I quickly ran through the recipes in my head. “I never made any pork chops.” Then I suddenly remembered –it was Ray Gingco’s recipe featured on Season with Spice.
Months later, I am still hearing about those pork chops. Having tried them myself now, and other delicious recipes on Wok With Ray, I am very happy to be welcomed by Ray – one of my favorite home cooks – to share a fall recipe on his site.
Pumpkins at every stall at the farmers’ market, in piles outside the grocery store, and even in wagons at the end of long, gravel driveways throughout the Minnesota countryside. That’s where we had stopped unexpectedly last week on our drive home.
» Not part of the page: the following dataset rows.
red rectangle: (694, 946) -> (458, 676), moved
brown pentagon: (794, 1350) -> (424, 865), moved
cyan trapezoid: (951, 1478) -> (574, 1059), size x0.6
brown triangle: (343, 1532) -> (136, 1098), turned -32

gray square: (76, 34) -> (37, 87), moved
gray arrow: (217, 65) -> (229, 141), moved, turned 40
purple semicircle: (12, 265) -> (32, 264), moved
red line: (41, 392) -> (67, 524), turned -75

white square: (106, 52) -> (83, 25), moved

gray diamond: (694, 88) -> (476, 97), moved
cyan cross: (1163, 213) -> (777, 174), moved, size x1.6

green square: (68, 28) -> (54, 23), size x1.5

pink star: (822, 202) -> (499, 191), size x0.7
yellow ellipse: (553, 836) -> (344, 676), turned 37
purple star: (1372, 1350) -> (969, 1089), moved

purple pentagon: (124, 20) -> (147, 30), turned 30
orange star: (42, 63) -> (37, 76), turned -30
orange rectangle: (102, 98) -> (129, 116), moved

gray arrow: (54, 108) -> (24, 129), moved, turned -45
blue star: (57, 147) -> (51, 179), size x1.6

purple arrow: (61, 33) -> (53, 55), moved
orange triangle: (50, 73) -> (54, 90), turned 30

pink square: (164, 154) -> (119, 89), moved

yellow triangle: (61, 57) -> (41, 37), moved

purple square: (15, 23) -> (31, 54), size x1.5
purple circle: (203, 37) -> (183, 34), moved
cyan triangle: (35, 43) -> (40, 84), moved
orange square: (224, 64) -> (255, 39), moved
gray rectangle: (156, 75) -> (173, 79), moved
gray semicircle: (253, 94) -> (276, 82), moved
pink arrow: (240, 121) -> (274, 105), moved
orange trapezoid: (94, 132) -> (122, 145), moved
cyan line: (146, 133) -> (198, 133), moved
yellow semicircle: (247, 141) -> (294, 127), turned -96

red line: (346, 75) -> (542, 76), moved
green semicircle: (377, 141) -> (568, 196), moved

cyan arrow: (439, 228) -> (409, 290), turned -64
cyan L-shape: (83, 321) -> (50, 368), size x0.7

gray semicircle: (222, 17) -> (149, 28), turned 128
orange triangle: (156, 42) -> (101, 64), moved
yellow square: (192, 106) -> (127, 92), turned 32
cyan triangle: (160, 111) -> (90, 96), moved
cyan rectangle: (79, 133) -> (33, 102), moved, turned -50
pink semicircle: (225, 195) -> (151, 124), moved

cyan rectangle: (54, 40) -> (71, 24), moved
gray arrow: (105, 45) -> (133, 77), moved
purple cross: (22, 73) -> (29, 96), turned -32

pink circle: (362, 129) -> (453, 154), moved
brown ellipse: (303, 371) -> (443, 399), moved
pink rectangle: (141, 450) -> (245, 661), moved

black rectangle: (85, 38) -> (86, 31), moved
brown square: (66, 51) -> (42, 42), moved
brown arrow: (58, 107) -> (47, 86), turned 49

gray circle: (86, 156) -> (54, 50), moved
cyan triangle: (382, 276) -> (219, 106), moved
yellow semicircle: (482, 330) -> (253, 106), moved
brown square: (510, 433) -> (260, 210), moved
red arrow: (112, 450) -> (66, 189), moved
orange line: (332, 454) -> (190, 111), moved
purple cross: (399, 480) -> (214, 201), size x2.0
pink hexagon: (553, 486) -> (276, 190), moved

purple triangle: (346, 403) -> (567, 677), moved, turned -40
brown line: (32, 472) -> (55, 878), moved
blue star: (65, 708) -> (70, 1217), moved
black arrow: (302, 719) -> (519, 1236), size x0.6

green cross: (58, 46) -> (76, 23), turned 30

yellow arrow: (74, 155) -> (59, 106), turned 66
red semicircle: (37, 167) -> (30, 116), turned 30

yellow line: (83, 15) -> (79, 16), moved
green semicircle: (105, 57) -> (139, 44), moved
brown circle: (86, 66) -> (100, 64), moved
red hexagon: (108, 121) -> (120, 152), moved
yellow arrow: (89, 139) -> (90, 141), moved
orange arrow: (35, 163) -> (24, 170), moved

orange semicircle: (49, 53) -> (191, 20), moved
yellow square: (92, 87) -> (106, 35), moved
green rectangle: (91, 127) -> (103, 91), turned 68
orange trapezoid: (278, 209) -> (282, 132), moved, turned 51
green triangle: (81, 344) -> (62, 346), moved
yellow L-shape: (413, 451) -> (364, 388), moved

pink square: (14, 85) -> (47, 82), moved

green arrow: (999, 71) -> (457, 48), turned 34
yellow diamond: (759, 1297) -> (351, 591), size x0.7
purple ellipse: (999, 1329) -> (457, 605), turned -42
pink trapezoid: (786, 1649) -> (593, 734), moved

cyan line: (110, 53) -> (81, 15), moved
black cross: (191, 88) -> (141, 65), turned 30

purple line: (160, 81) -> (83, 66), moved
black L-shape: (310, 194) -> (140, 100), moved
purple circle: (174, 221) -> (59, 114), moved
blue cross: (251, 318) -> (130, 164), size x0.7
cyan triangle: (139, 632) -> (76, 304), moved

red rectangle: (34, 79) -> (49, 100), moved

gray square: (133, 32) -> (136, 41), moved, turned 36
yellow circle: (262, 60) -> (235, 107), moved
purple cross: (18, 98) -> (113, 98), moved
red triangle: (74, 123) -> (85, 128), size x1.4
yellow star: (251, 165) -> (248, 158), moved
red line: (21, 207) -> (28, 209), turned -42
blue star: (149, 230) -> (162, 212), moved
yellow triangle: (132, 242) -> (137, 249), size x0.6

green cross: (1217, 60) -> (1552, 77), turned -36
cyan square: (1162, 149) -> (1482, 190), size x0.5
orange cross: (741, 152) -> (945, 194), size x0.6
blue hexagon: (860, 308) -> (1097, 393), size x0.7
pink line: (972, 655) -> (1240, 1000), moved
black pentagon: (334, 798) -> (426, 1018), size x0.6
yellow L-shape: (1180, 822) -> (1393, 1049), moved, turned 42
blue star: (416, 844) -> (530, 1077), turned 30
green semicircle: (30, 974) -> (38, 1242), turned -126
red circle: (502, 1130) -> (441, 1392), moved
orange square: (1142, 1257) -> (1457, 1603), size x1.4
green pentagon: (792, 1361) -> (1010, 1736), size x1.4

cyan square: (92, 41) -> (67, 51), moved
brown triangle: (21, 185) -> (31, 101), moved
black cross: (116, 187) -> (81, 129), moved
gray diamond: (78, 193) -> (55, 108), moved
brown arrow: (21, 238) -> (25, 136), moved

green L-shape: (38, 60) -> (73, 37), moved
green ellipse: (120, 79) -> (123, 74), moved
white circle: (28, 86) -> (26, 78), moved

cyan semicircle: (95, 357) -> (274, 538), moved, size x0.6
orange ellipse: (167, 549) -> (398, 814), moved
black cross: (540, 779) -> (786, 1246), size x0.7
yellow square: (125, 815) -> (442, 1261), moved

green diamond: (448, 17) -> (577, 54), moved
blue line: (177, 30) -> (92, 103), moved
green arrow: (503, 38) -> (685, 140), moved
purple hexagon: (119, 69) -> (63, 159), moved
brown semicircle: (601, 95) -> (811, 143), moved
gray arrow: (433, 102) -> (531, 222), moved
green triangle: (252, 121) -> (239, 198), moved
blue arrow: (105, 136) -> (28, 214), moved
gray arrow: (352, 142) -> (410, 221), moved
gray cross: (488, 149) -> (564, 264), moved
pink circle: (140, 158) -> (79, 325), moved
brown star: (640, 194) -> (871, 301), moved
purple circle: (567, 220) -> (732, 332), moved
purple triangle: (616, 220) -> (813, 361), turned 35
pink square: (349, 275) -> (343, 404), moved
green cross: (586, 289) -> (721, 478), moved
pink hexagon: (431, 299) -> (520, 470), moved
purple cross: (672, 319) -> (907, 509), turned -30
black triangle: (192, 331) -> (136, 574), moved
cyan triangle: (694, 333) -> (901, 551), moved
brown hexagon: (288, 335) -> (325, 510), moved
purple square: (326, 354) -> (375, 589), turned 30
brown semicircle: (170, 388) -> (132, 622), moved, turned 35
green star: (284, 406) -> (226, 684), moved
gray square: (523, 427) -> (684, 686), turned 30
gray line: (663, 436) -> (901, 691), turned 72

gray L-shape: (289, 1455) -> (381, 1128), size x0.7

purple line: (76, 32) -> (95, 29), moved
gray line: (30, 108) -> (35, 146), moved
Colored flags and a little sign drew our attention to a wagon full of pumpkins, and one wooden box in the corner to slip your dollar into. Yep, only $1 for a pumpkin.
It’s been cold this fall in Minnesota. As summer turned to fall on the night of September 21st, it snowed in Duluth. That crisp air reminds Minnesotans to make a choice – fly to Florida before it’s too late, or accept the impending months of dark and cold by cooking up some homemade soup.
After the past five years in the never ending heat of the tropics, I happily chose the latter and chopped up my dollar pumpkin and made a simple, healthy, warming Roasted Pumpkin Soup.
Pumpkins are well suited for the soup pot – the cooked yellow flesh is creamy, sweet, and rich. Very little needs to be added to create an amazing soup.
That goes for the spices as well. Keep it simple so as not to overpower the flavor of the pumpkin. Black pepper, bay leaves, and smoky ancho chili pepper will enhance the sweet and savory elements of the soup.
Enjoy with a side of hot-from-the-oven French bread. You’ll be full, smiling, and ready for the winter!
The majority of pumpkin soup recipes include milk or heavy cream, but I find the milky taste can overpower the flavor of the pumpkin, and isn’t really needed anyway since the blended pumpkin already provides a nice creamy texture. If you do want a slightly richer taste, I recommend stirring in 1 or 2 more tablespoons of butter during the simmering process.
To speed the process up, you can skip the roasting step, and instead cook the pumpkin on the stove.
Save the pumpkin seeds for roasting into a delicious fall snack.